Juanito avait de la peine à imaginer un endroit où la pesanteur serait constante en tous lieux. Jamais il n’avait posé le pied sur la Terre ni sur aucune autre des planètes naturelles ; cela ne lui disait rien et il n’avait pas l’intention de le faire. Les colonies établies sur Mars et Ganymède étaient exclusivement peuplées de scientifiques ; Luna était un endroit affreux ; quant à la Terre, il fallait être complètement fou pour vouloir y aller, ne fût-ce que pour un bref séjour. Rien qu’en pensant à la Terre on avait l’estomac retourné.

Le garde de faction à l’entrée de la zone de quarantaine était un androïde à la face plate, d’aspect plastique. Son nom, ou ce qui en tenait lieu, était Velcro Exxon ou quelque chose d’approchant. Juanito l’avait déjà vu à ce même poste. Il s’avança vers l’androïde qui tourna la tête vers lui.

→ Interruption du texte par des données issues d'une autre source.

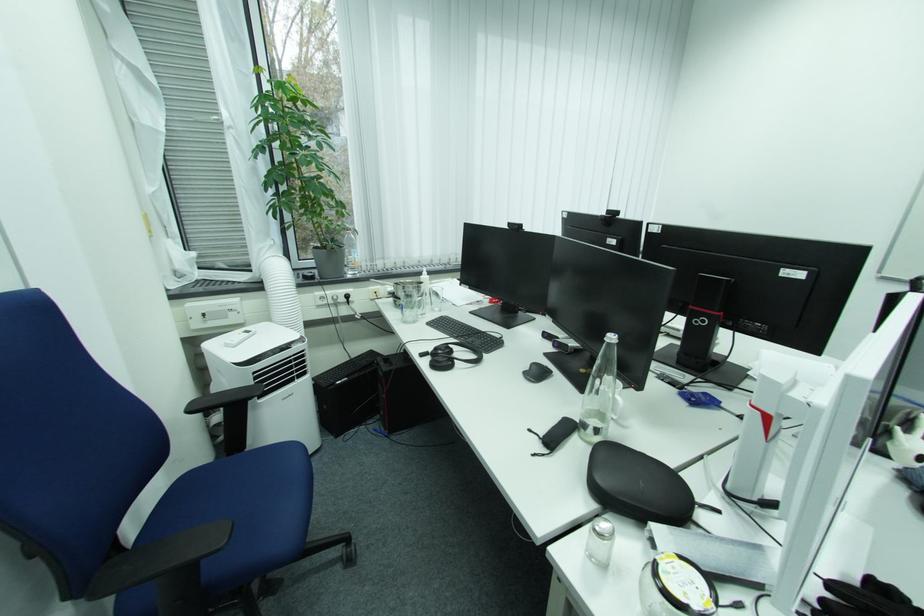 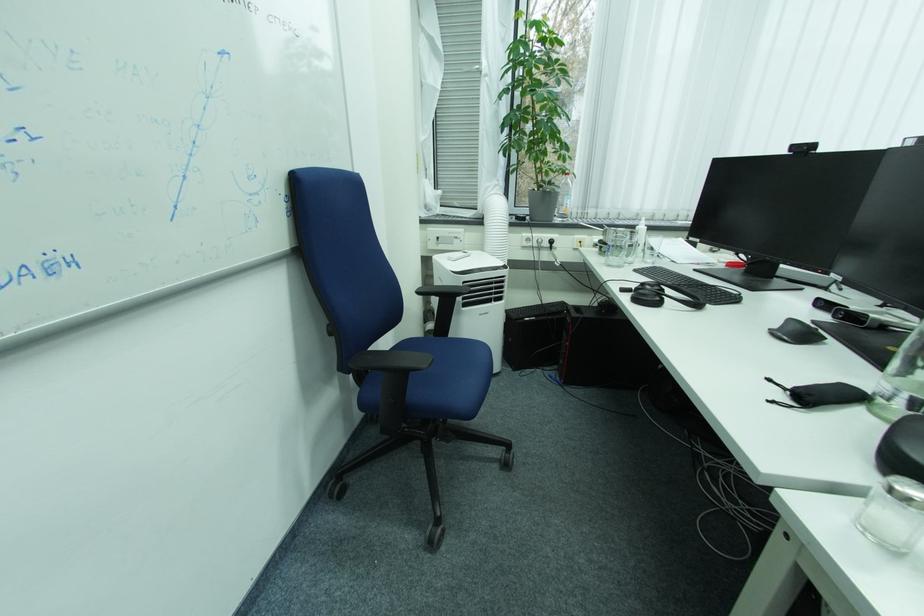 Where in the second image is the point corresponding to the point at 429,277 from the first image?

(643, 227) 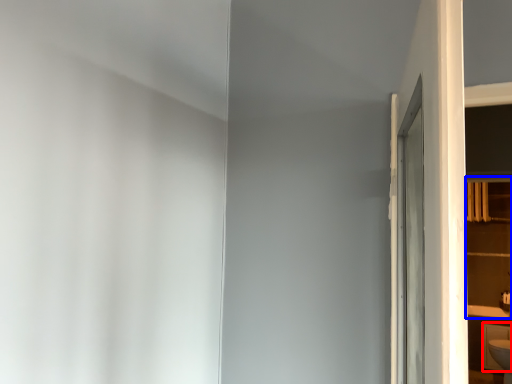 Question: Which point is further to the camera, cabinetry (highlighted by a red box) or shelf (highlighted by a blue box)?

Choices:
 (A) cabinetry
 (B) shelf

Answer: (A)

— Tu reprends déjà le travail, Juanito ?

— Il faut bien manger.

L’androïde haussa les épaules. La nourriture n’était certainement pas une préoccupation pour lui.

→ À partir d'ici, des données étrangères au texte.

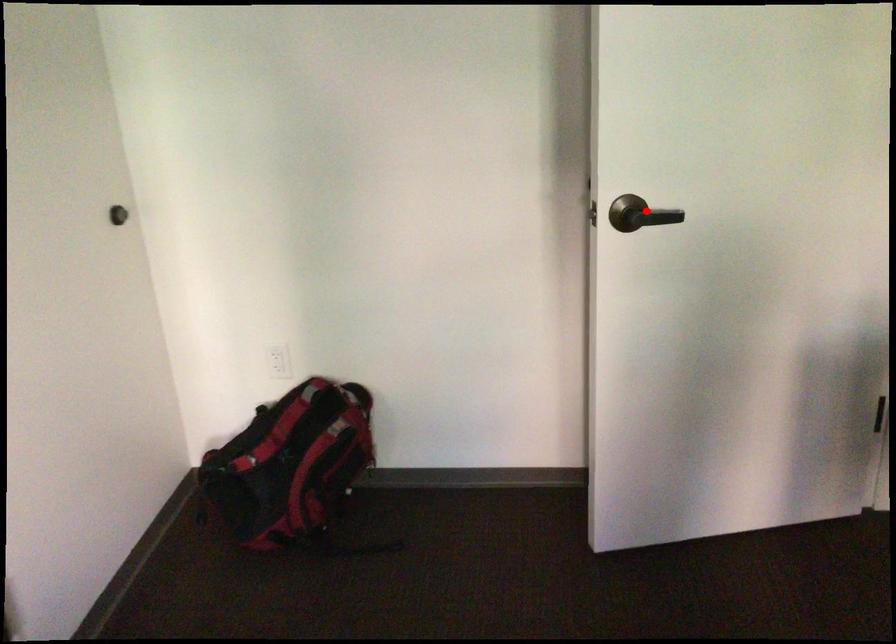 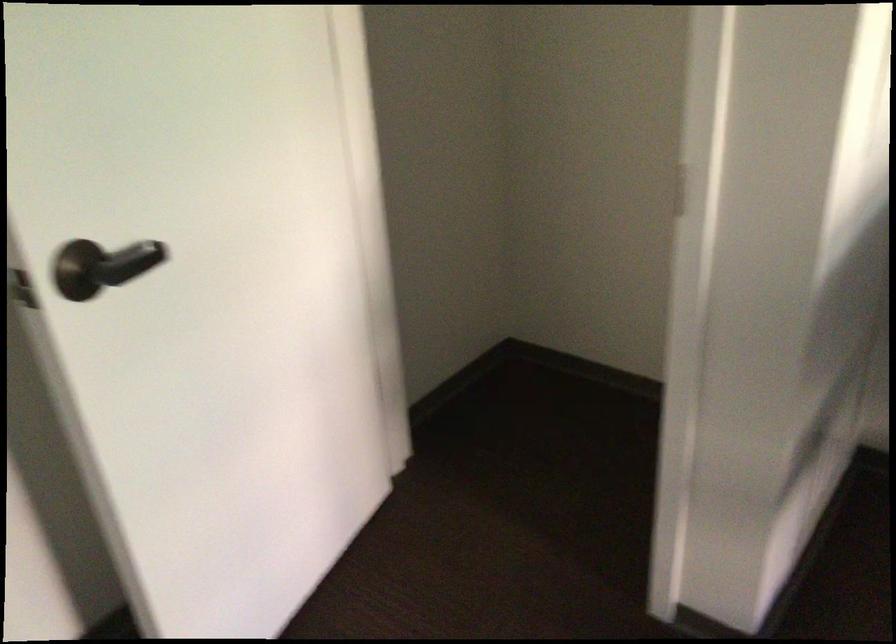 The point at the highlighted location is marked in the first image. Where is the corresponding point in the second image?

(107, 265) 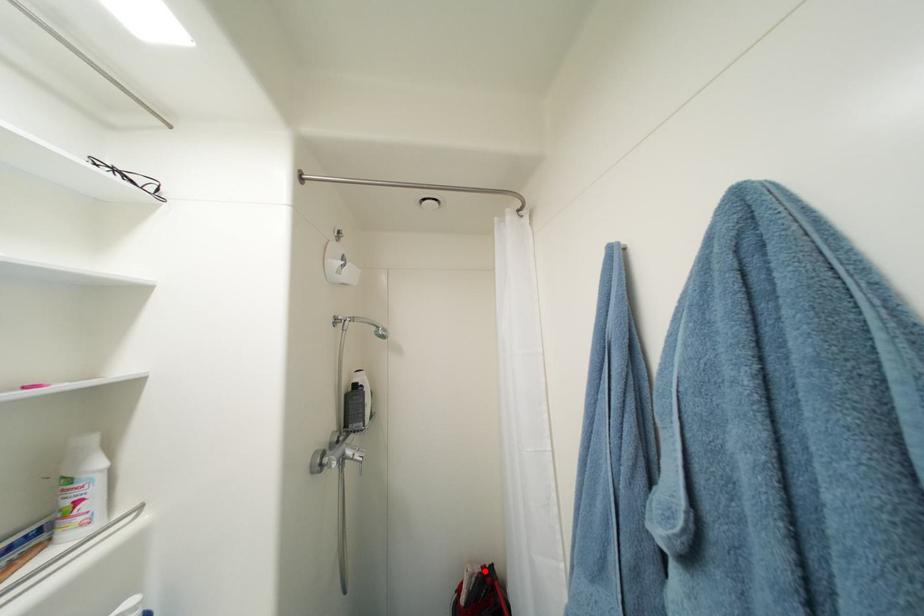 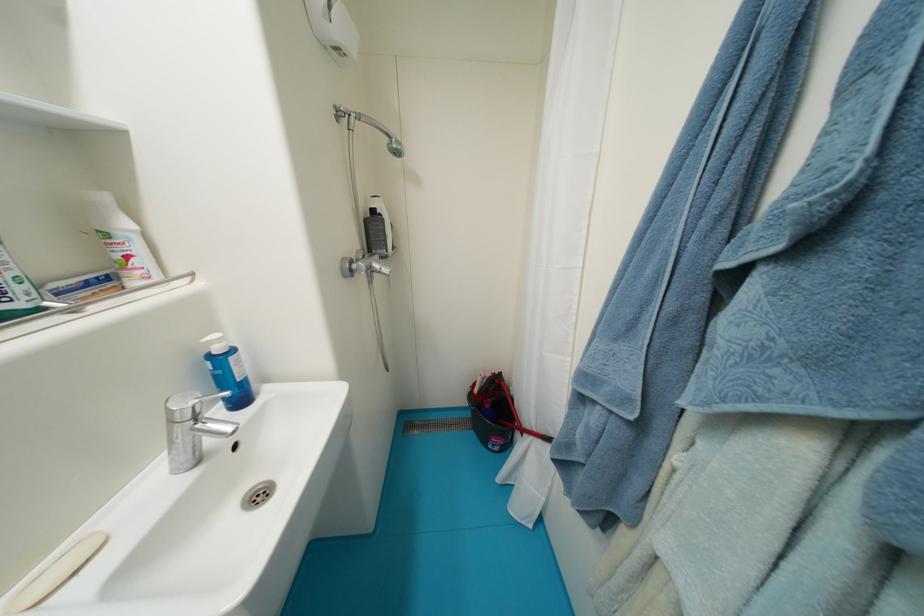 The point at the highlighted location is marked in the first image. Where is the corresponding point in the second image?

(495, 377) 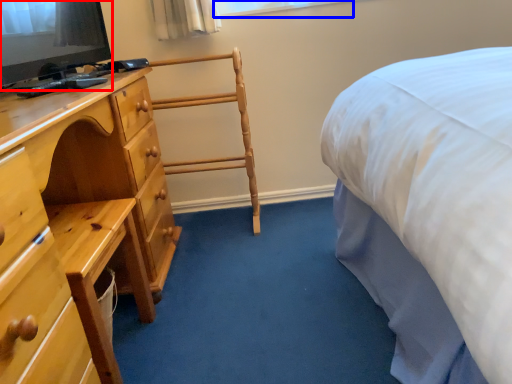 Question: Which point is closer to the camera, television (highlighted by a red box) or window (highlighted by a blue box)?

Choices:
 (A) television
 (B) window

Answer: (A) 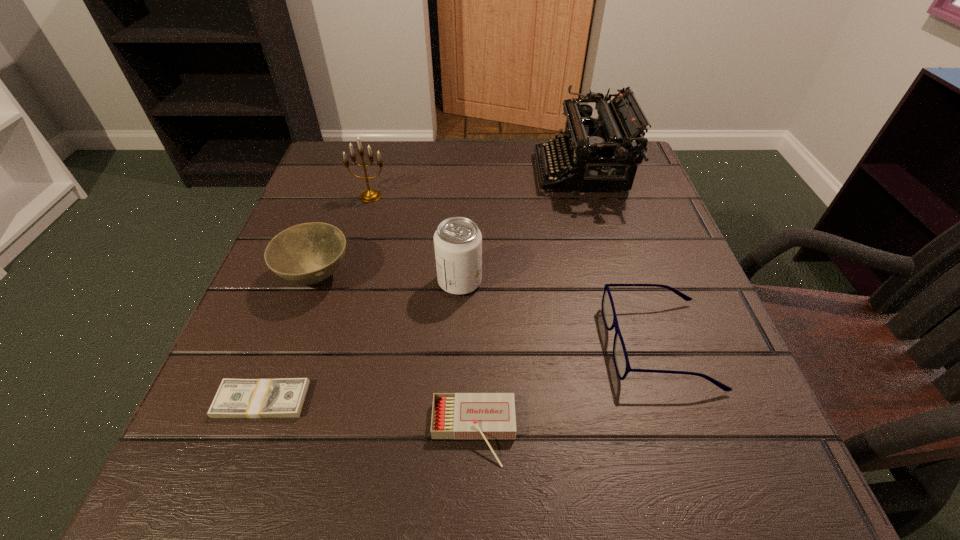 Locate an element on the screen. This screenshot has width=960, height=540. free region at the right edge of the desktop is located at coordinates (632, 267).

Locate an element on the screen. vacant space at the far left corner of the desktop is located at coordinates (386, 157).

Identify the location of free space at the near right corner of the desktop. (764, 503).

The image size is (960, 540). Identify the location of empty location between the second tallest object and the dollar. (316, 298).

Identify the location of free space between the matchbox and the third shortest object. The image size is (960, 540). (566, 389).

Identify the location of unoccupied area between the fifth shortest object and the matchbox. This screenshot has width=960, height=540. (467, 357).

The width and height of the screenshot is (960, 540). I want to click on blank region between the third shortest object and the candelabrum, so click(515, 270).

Find the location of a particular element. The image size is (960, 540). free spot between the matchbox and the shortest object is located at coordinates [368, 416].

At what (x,y) coordinates should I click in order to perform the action: click on vacant area between the shortest object and the fifth tallest object. Please return your answer as a coordinate pair (x, y). The width and height of the screenshot is (960, 540). Looking at the image, I should click on (460, 372).

The image size is (960, 540). What are the coordinates of `free space between the spectacles and the typewriter` in the screenshot? It's located at (620, 258). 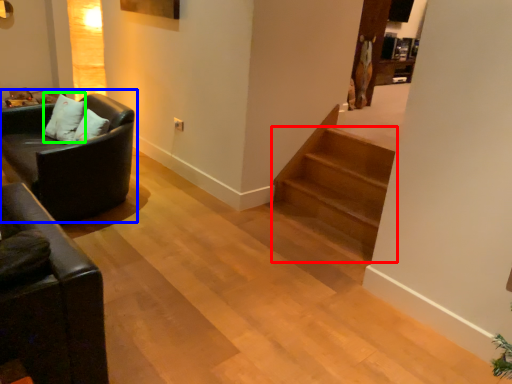 Question: Which object is positioned closest to stairs (highlighted by a red box)? Select from studio couch (highlighted by a blue box) and pillow (highlighted by a green box).

Choices:
 (A) studio couch
 (B) pillow

Answer: (A) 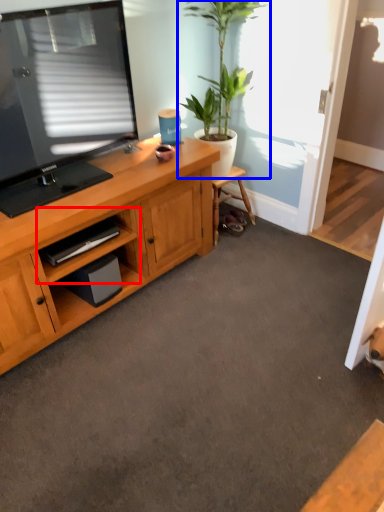 Question: Which point is closer to the camera, cabinet (highlighted by a red box) or houseplant (highlighted by a blue box)?

Choices:
 (A) cabinet
 (B) houseplant

Answer: (A)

— Tu ne travaillais pas avec un trafiquant de plutonium venu de Commonplace ?

— Quel trafiquant de plutonium ? demanda Juanito en souriant.

— Ça va, fit l’androïde. J’ai compris.

Il tendit une main cireuse ; tout s’achetait sur Valparaiso Nuevo, même les machines. Juanito y déposa une plaque de cinquante callaghanos. Le tarif habituel pour pénétrer illégalement dans l’enceinte des douanes n’était que de trente-cinq callies, mais Juanito était partisan de ne pas regarder à la dépense, surtout avec les agents de l’autorité. Après tout, rien ne les obligeait à le laisser entrer. Il arrivait parfois qu’il y eût plus de courriers que de dinkos ; il revenait alors aux gardes de procéder à une sélection. Le supplément qu’il leur versait se révélait un bon investissement.

— Merci bien, fit l’androïde. Merci beaucoup.

Il désactiva le bouclier de sécurité qui protégeait l’enceinte. Juanito s’avança et chercha sa proie du regard.